_YOUR GOAL:_ Go through the entries below and say how many lines hold the word "mujeres". Nothing else is needed.
[SUPPLIED MATERIAL — start]
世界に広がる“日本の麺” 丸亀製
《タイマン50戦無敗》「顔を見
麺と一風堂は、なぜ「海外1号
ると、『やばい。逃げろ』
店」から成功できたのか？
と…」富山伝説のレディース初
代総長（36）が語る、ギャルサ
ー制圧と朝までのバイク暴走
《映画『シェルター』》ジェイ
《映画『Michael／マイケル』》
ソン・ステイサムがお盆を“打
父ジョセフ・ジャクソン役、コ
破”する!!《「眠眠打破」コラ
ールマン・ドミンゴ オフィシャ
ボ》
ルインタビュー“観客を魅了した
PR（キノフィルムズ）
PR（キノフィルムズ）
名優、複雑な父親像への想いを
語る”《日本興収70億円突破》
[SUPPLIED MATERIAL — finish]
[SUPPLIED MATERIAL — start]
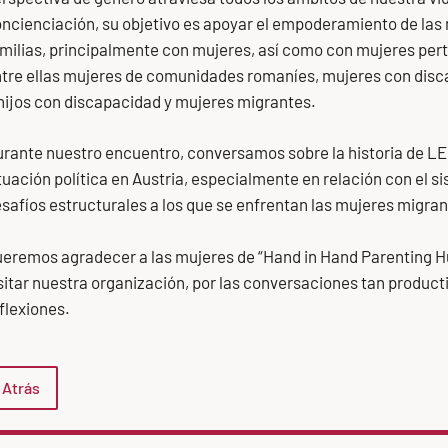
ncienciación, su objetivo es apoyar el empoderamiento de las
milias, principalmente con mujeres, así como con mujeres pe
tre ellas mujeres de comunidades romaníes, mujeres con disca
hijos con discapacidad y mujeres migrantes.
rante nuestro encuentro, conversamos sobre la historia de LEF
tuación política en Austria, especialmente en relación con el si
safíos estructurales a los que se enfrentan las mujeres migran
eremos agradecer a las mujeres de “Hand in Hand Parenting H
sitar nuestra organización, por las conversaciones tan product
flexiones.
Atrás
[SUPPLIED MATERIAL — finish]
_TASK OUTPUT:_ 5